ASNC issues recommendations to reduce rad exposure with MPI
The American Society of Nuclear Cardiology (ASNC) has outlined new recommendations that could significantly lower radiation exposure for patients undergoing myocardial perfusion imaging (MPI) procedures and have published the recommendations online on May 26 in the Journal of Nuclear Cardiology.

Focused on three areas—patient selection, test selection and technology adoption—ASNC's information statement summarizes best practices for minimizing radiation exposure without sacrificing quality or clinical benefit to the patient.

Employing resources and techniques such as appropriate use criteria, stress-only protocols and iterative reconstruction can significantly contribute to lower radiation doses and higher image quality, according to the authors.  

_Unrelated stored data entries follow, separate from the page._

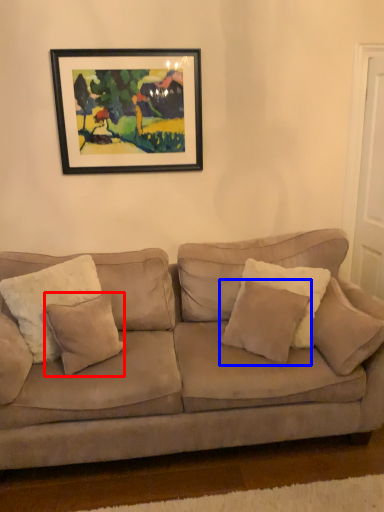 Question: Which object is further to the camera taking this photo, pillow (highlighted by a red box) or pillow (highlighted by a blue box)?

Choices:
 (A) pillow
 (B) pillow

Answer: (A) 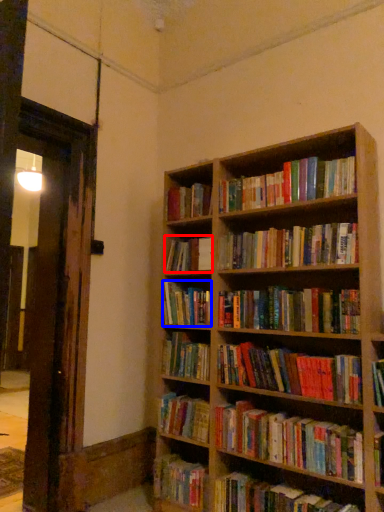 Question: Among these objects, which one is farthest to the camera, book (highlighted by a red box) or book (highlighted by a blue box)?

Choices:
 (A) book
 (B) book

Answer: (A) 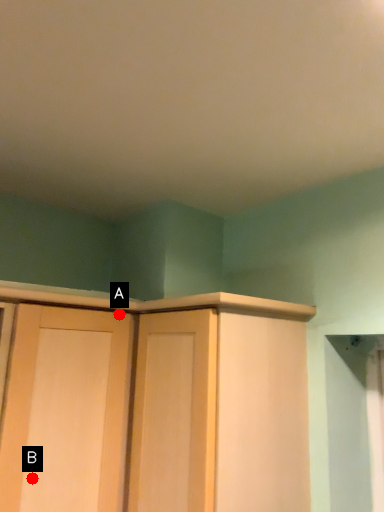 Question: Two points are circled on the image, labeled by A and B beside each circle. Among these points, which one is farthest from the camera?

Choices:
 (A) A is further
 (B) B is further

Answer: (A) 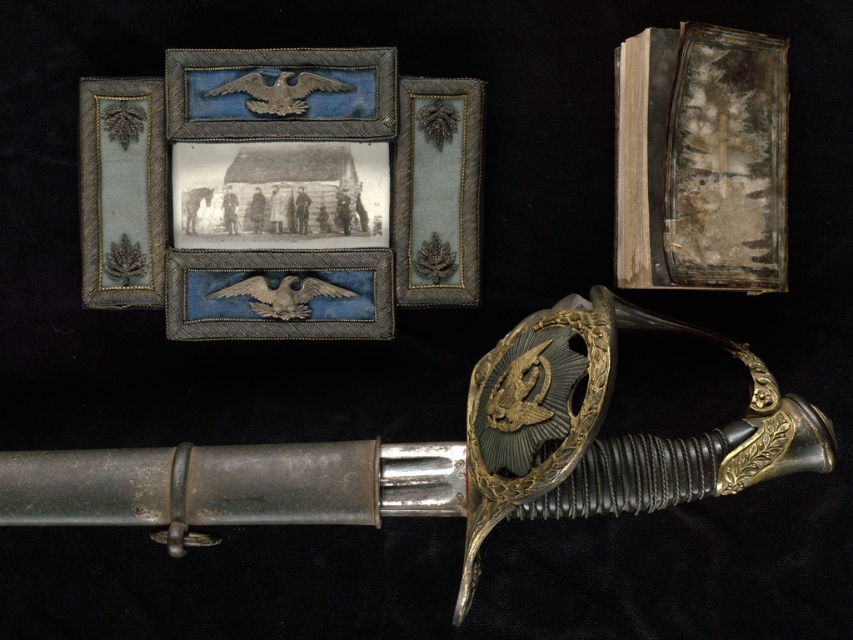 Question: Is distressed paper book at upper right positioned behind metallic/golden leaf at upper center?

Choices:
 (A) no
 (B) yes

Answer: (A)

Question: Is distressed paper book at upper right to the right of metallic/golden leaf at upper center from the viewer's perspective?

Choices:
 (A) yes
 (B) no

Answer: (A)

Question: Considering the relative positions of polished silver sword at center and matte silver eagle at center in the image provided, where is polished silver sword at center located with respect to matte silver eagle at center?

Choices:
 (A) left
 (B) right

Answer: (B)

Question: Which point is farther from the camera taking this photo?

Choices:
 (A) (213, 266)
 (B) (717, 428)
 (C) (108, 100)
 (D) (219, 120)

Answer: (A)

Question: Considering the real-world distances, which object is farthest from the distressed paper book at upper right?

Choices:
 (A) silver textured eagle at center
 (B) matte silver picture frame at upper left
 (C) matte silver eagle at center

Answer: (B)

Question: Which point is farther to the camera?

Choices:
 (A) (463, 230)
 (B) (265, 456)

Answer: (A) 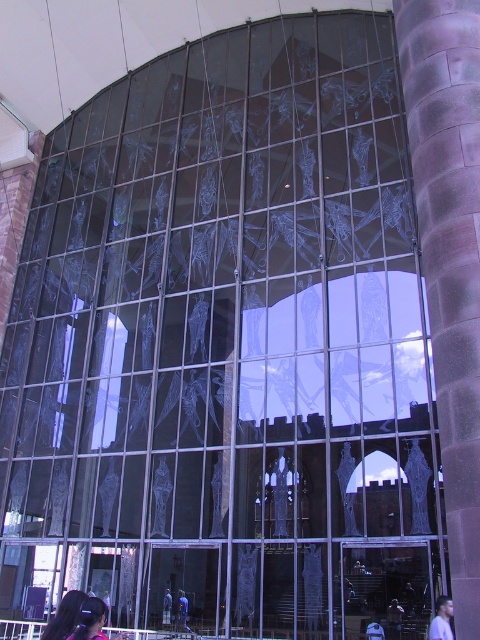 Question: Considering the relative positions of smooth black hair at lower left and dark blue fabric at lower center in the image provided, where is smooth black hair at lower left located with respect to dark blue fabric at lower center?

Choices:
 (A) left
 (B) right

Answer: (A)

Question: Which object is closer to the camera taking this photo?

Lead author Manuel D. Cerqueira, MD, chairman of nuclear medicine at the Imaging Institute and nuclear cardiologist at the Heart and Vascular Institute at the Cleveland Clinic, Ohio and his colleagues who authored the recommendations for reducing radiation exposure with MPI have asked physicians to consider three important questions when ordering and performing MPI tests:
  • Is MPI testing appropriate and necessary in this patient?
  • How can the MPI protocol be optimized to give the lowest radiation dose while maintaining diagnostic accuracy?
  • How can new technologies be utilized to provide the lowest possible radiation dose while maintaining diagnostic accuracy?

Cerqueira and colleagues concluded that if these recommendations are implemented by the nuclear cardiology community, then radiation exposure to patients undergoing MPI tests could be reduced to an average of less than or equal to 9 mSv in 50 percent of studies by 2014.  

"Radiation exposure reduction is a global priority and is achievable today in daily practice without sacrifice of image quality," said ASNC President Mylan Cohen, MD.  "ASNC and the professionals we represent must embrace, endorse, and advance methods to reduce radiation exposure related to cardiac imaging."